* _Action item_
The expected answer is the data below, printed verbatim without its pictures.

[Opening Dataset section]

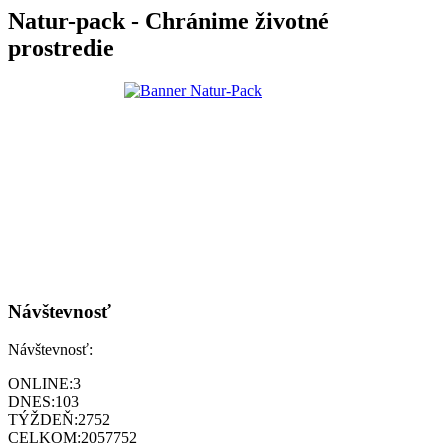
Natur-pack - Chránime životné
prostredie
Návštevnosť
Návštevnosť:
ONLINE:
3
DNES:
103
TÝŽDEŇ:
2752
CELKOM:
2057752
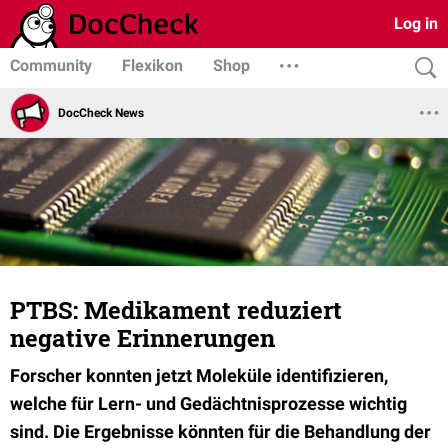
Log in
Community
Flexikon
Shop
DocCheck News
PTBS: Medikament reduziert
negative Erinnerungen
Forscher konnten jetzt Moleküle identifizieren,
welche für Lern- und Gedächtnisprozesse wichtig
sind. Die Ergebnisse könnten für die Behandlung der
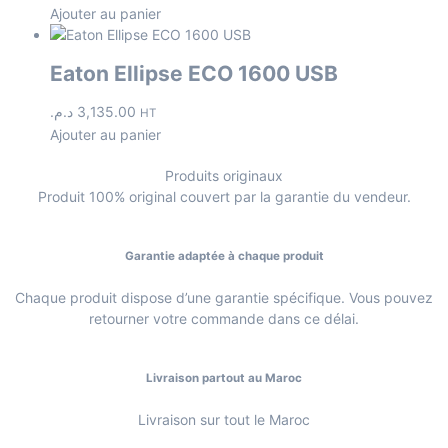
Ajouter au panier
Eaton Ellipse ECO 1600 USB
د.م.
3,135.00
HT
Ajouter au panier
Produits originaux
Produit 100% original couvert par la garantie du vendeur.
Garantie adaptée à chaque produit
Chaque produit dispose d’une garantie spécifique. Vous pouvez
retourner votre commande dans ce délai.
Livraison partout au Maroc
Livraison sur tout le Maroc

[Closing Dataset section]

* _Exercise result_
Natur-pack - Chránime životné
prostredie
Návštevnosť
Návštevnosť:
ONLINE:
3
DNES:
103
TÝŽDEŇ:
2752
CELKOM:
2057752
Log in
Community
Flexikon
Shop
DocCheck News
PTBS: Medikament reduziert
negative Erinnerungen
Forscher konnten jetzt Moleküle identifizieren,
welche für Lern- und Gedächtnisprozesse wichtig
sind. Die Ergebnisse könnten für die Behandlung der
Ajouter au panier
Eaton Ellipse ECO 1600 USB
د.م.
3,135.00
HT
Ajouter au panier
Produits originaux
Produit 100% original couvert par la garantie du vendeur.
Garantie adaptée à chaque produit
Chaque produit dispose d’une garantie spécifique. Vous pouvez
retourner votre commande dans ce délai.
Livraison partout au Maroc
Livraison sur tout le Maroc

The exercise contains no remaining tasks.